- Education: University of California, Berkeley
- Occupations: Travel writer, editor, content producer
- Years active: 1997–present
- Notable work: Condé Nast Traveler
- Website: yolojournal.com

= Yolanda Edwards =

American writer, editor, and media executive

Yolanda Edwards is an American writer, editor, and media executive. She is the former creative director of Conde Nast Traveler magazine, and is the founder and publisher of Yolo Journal. Edwards was also the former executive editor at Martha Stewart Living, Travel and lifestyle editor at Cookie magazine, and a photo editor at W magazine. Since leaving Condé Nast, her byline has also appeared in Domino magazine.

== Education ==
After graduating high school, Edwards participated in a cultural immersion program on the Greek island of Kalymnos, which was the first time she was able to travel internationally.

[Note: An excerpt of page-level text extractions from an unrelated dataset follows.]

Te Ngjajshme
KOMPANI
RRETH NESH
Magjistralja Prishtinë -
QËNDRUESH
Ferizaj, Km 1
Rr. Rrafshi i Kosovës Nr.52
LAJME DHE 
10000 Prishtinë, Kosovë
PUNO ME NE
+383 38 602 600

Edwards is a graduate of University of California, Berkeley, where she studied comparative literature.

== Career ==
Following her graduation from Berkeley in 1992, Edwards bounced between jobs before moving into photography. She began her career in journalism at Condé Nast Traveler as a junior photo editor.

Edwards then worked as a photo editor at W magazine, travel and lifestyle editor at Cookie magazine, the executive editor at Martha Stewart Living, before moving back to Condé Nast Traveler in 2013 as the creative director. She served as the creative director for five years before her position was eliminated by Condé Nast.

After getting laid off from Condé Nast in 2018, Edwards began work on what became Yolo Journal, a quarterly print journal about travel. She also helps publish her husband's magazine, Wm Brown, where she is the creative director.

== Personal life ==
Edwards is married to Matt Hranek, with whom she has a daughter named Clara. Edwards and her husband own a home in upstate New York as well as in Saint Yzans in the Medoc Region of France.